The nature of the community cannot be shown by statistics alone, but the fact that Verwood has a burglary rate that is nearly half that of Dorset (excluding Poole and Bournemouth) as a whole, a quarter of that of the South-West region and a fifth of the national average for England and Wales is just one of the reasons why its residents are happy to live there. Another is the relative lack of deprivation of the population of Verwood; its residents are by no means all wealthy, but eight out of ten of its wards are in the 10 per cent least deprived in Dorset. Even in the other two wards, the health element of that deprivation index rating is still better than is the average for Dorset.

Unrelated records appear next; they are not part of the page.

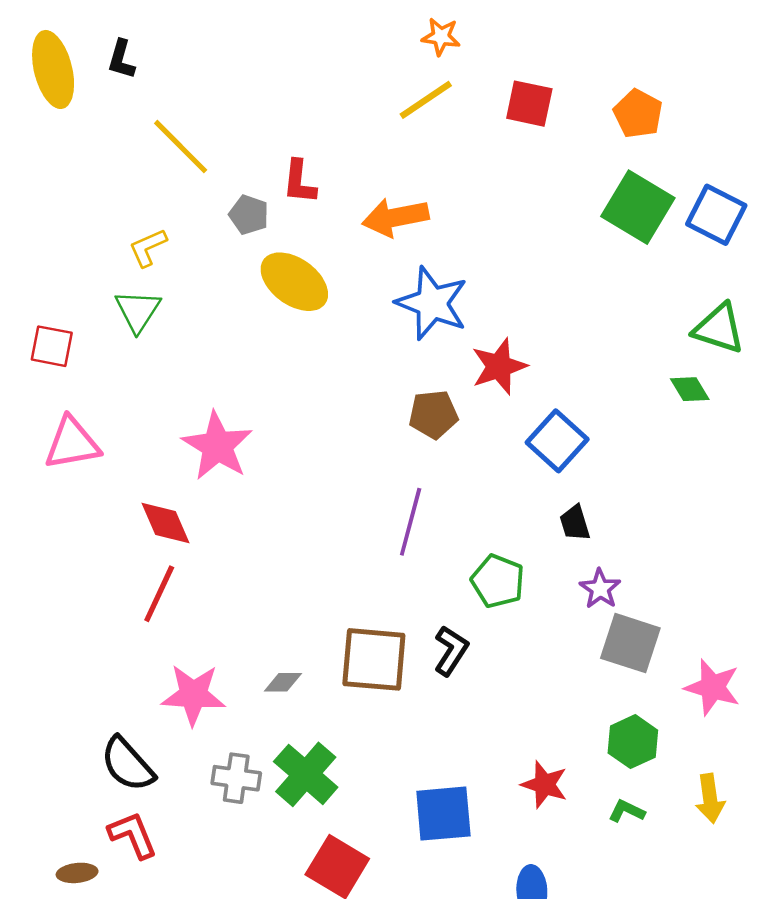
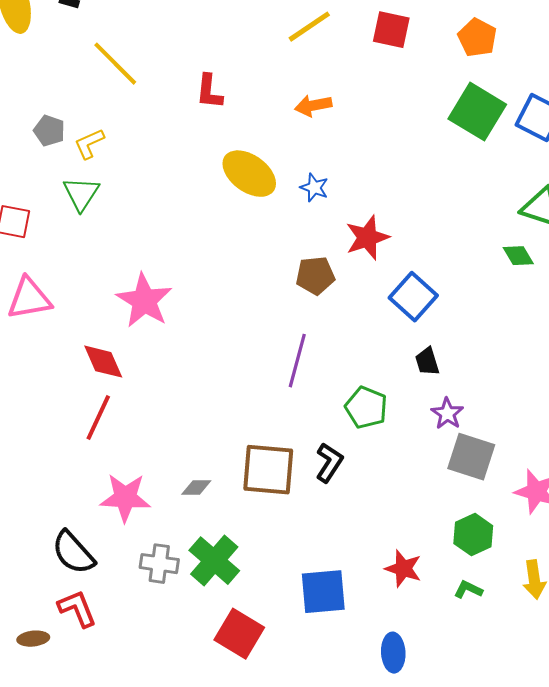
gray pentagon: (249, 215) -> (49, 131), moved
orange arrow: (395, 217) -> (313, 106), moved, size x0.7
yellow ellipse: (294, 282) -> (249, 174), moved
blue star: (432, 303) -> (314, 188), size x0.5

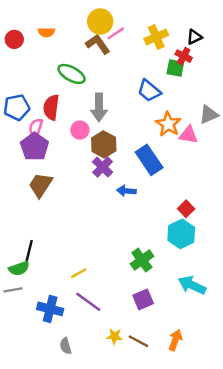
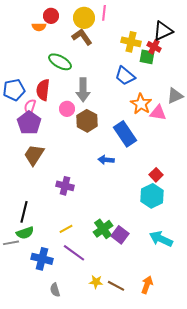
pink line: (116, 33) -> (104, 13), moved, turned -49
yellow cross: (156, 37) -> (131, 42), moved, turned 36
black triangle: (194, 37) -> (163, 31), size x1.5
red circle: (14, 39) -> (51, 16), moved
purple cross: (103, 167) -> (65, 186), moved, turned -30
green cross: (142, 260) -> (103, 229), moved
green semicircle: (19, 268) -> (25, 233), moved
purple square: (143, 299) -> (120, 235), moved, turned -30

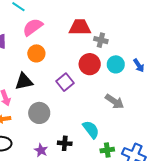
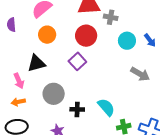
red circle: (90, 64) -> (86, 36), moved
gray arrow: (115, 101) -> (140, 74), moved
black cross: (65, 143) -> (77, 109), moved

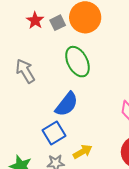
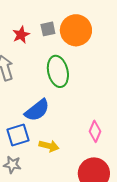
red star: (35, 20) -> (21, 35), moved
yellow arrow: (82, 152) -> (49, 146), moved, turned 30

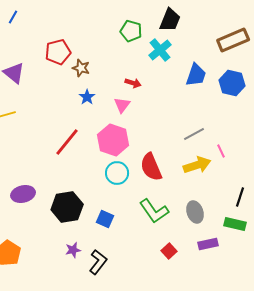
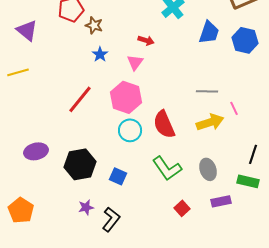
gray line: (194, 134) -> (207, 91), turned 30

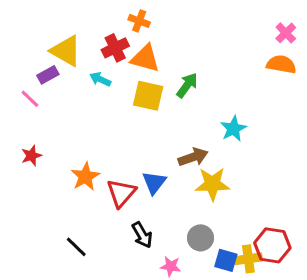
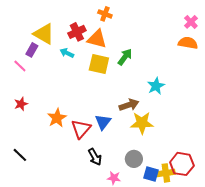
orange cross: (139, 21) -> (105, 14), moved
purple rectangle: (48, 75) -> (32, 50), turned -32
black line: (76, 247) -> (20, 155), moved

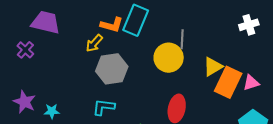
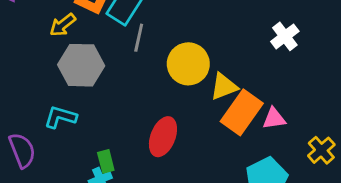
white cross: (249, 25) -> (285, 36), turned -30
gray line: (182, 39) -> (139, 38), moved
yellow circle: (169, 58) -> (188, 64), moved

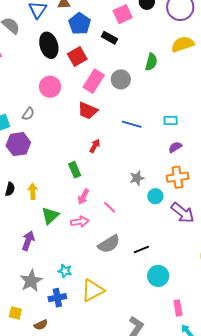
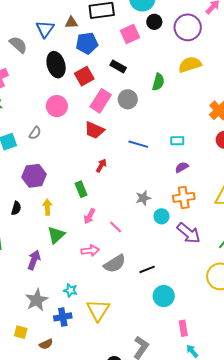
blue pentagon: (80, 24) -> (87, 43), turned 30
black rectangle: (109, 38) -> (118, 66), moved
purple hexagon: (18, 144) -> (34, 176), moved
yellow arrow: (33, 191) -> (47, 207), moved
pink arrow: (80, 222) -> (90, 251), moved
yellow triangle: (93, 290) -> (98, 310), turned -30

By necessity, with the arrival of the new residents, came lots of new infrastructure: roads were built, the town became home to new emergency services, two first schools and a middle school while from the private sector came a supermarket, which itself has had to grow.

Another view of the railway station which also shows evidence of the town's pottery history in the form of a kiln tower (www.barriepictures.co.uk)

As the town has grown in size, so it has grown in terms of confidence, and reached out to towns across Europe: first, in 1984/5 it twinned with Champtoceaux (which lies between Nantes and Angers on the River Loire). To reflect Verwood’s burgeoning size, the twinning was extended to include the other eight communities in Champtoceaux’s canton (Bouzillé, Drain, Landemont, Liré, Saint Christophe la Couperie, Saint Laurent des Autels and Saint Sauveur de Landemont) in 1992; this was the same year in which Verwood also twinned with Niederheimbach am Rhein in Germany.
A permanent record of the twinning exists in the form of Verwood Town Council’s emblem. When the twinning had been agreed, it was decided that the Twinning Association should have a shield. This was put to a competition of local schoolchildren and other residents and the chosen design was a shield that showed elements of Verwood’s location and history: Forestry, pottery plus a hint of closeness to the sea. Although the town could not, for heraldic reasons, have a shield, the idea evolved into the circular emblem, which shows trees, pottery and a pair of besoms over water.
Like the town itself, the emblem designed for the twinning association is the representation of the confluence of history, trade and co-operation that epitomises Verwood.